• **WHAT YOU ARE ASKED TO DO**: In the entries below, find the line with "seperti rumah, gedung perkantoran, atau pusat" and the line with "an klien untuk memahami kebutuhan dan". Return those two lines and all lines between them, exactly.

ENTRIES PROVIDED section start

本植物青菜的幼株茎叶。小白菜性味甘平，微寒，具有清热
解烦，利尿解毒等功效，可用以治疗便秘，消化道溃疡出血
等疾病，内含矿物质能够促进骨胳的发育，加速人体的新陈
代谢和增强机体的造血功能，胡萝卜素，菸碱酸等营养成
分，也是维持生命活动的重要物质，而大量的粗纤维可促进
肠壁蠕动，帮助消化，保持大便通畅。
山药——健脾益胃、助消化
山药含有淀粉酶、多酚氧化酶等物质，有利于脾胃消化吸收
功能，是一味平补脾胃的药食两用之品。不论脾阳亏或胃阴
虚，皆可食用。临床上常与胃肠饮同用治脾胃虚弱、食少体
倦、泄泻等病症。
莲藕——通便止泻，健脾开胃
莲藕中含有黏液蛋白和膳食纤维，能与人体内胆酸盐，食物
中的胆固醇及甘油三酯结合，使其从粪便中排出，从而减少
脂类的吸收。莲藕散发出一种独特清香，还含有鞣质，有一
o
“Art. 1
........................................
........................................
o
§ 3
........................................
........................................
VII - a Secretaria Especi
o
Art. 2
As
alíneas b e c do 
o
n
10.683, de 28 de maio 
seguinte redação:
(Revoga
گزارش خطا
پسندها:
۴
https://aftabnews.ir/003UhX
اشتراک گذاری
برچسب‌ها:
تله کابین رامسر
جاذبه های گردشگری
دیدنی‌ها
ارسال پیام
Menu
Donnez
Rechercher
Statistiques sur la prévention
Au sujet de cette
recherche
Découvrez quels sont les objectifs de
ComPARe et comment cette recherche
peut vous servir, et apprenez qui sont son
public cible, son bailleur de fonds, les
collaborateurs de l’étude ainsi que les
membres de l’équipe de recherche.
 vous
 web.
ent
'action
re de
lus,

ENTRIES PROVIDED section end
ENTRIES PROVIDED section start

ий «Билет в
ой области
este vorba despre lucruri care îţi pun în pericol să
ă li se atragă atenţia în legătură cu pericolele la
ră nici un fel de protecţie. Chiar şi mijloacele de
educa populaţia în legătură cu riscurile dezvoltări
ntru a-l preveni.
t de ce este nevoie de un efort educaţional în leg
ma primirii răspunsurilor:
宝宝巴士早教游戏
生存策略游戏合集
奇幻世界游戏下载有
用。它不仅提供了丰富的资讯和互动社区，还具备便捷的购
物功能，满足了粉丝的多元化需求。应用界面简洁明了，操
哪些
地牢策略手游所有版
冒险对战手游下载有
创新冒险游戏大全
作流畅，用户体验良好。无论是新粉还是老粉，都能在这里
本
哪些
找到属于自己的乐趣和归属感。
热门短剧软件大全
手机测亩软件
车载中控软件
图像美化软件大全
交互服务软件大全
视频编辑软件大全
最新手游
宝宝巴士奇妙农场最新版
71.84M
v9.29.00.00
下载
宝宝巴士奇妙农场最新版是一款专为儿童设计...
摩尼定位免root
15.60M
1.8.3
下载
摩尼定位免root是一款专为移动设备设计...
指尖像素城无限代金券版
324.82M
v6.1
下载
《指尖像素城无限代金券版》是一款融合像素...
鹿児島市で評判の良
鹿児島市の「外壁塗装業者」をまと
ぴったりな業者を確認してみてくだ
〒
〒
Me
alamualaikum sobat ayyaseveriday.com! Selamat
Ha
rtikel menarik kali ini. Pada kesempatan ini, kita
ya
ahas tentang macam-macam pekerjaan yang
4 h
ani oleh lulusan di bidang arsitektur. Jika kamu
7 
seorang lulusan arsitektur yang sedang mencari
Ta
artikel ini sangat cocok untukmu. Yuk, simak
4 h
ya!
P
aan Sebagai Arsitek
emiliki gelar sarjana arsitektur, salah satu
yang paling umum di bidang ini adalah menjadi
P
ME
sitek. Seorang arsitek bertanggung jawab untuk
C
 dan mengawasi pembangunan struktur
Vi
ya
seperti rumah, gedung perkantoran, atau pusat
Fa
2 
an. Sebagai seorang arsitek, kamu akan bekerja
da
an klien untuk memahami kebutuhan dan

ENTRIES PROVIDED section end

• **EXPECTED OUTPUT**:
seperti rumah, gedung perkantoran, atau pusat
Fa
2 
an. Sebagai seorang arsitek, kamu akan bekerja
da
an klien untuk memahami kebutuhan dan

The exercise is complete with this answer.